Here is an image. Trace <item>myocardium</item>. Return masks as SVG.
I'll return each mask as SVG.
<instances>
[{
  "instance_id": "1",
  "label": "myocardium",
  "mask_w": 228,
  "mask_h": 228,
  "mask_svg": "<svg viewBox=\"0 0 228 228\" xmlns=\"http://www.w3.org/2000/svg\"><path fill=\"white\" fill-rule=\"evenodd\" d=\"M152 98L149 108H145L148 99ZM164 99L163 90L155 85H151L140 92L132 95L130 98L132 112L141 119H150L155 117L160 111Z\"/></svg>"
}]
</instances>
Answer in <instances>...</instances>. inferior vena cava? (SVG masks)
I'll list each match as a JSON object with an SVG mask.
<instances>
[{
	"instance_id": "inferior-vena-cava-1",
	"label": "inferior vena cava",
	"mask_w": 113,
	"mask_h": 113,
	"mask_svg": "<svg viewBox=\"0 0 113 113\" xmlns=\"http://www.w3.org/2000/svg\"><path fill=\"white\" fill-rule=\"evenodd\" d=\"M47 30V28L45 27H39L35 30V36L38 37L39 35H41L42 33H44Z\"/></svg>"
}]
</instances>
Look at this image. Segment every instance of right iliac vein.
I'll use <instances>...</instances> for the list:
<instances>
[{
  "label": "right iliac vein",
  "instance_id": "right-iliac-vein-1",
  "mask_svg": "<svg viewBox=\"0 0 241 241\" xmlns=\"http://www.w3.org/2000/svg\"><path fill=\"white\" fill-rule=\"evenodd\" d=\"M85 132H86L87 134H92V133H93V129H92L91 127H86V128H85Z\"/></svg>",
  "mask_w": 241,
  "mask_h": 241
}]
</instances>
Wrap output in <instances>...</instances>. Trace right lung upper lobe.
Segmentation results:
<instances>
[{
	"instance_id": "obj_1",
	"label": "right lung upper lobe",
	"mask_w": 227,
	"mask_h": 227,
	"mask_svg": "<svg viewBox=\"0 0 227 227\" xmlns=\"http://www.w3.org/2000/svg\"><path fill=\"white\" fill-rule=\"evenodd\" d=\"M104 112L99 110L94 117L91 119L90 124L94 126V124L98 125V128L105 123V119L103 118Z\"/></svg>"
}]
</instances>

------------

• _What is being asked_: From the line with "Wrap output in" to the final line of the data above, please reproduce every line exactly and add nothing.

• _Expected output_:
Wrap output in <instances>...</instances>. Trace right lung upper lobe.
Segmentation results:
<instances>
[{
	"instance_id": "obj_1",
	"label": "right lung upper lobe",
	"mask_w": 227,
	"mask_h": 227,
	"mask_svg": "<svg viewBox=\"0 0 227 227\" xmlns=\"http://www.w3.org/2000/svg\"><path fill=\"white\" fill-rule=\"evenodd\" d=\"M104 112L99 110L94 117L91 119L90 124L94 126V124L98 125V128L105 123V119L103 118Z\"/></svg>"
}]
</instances>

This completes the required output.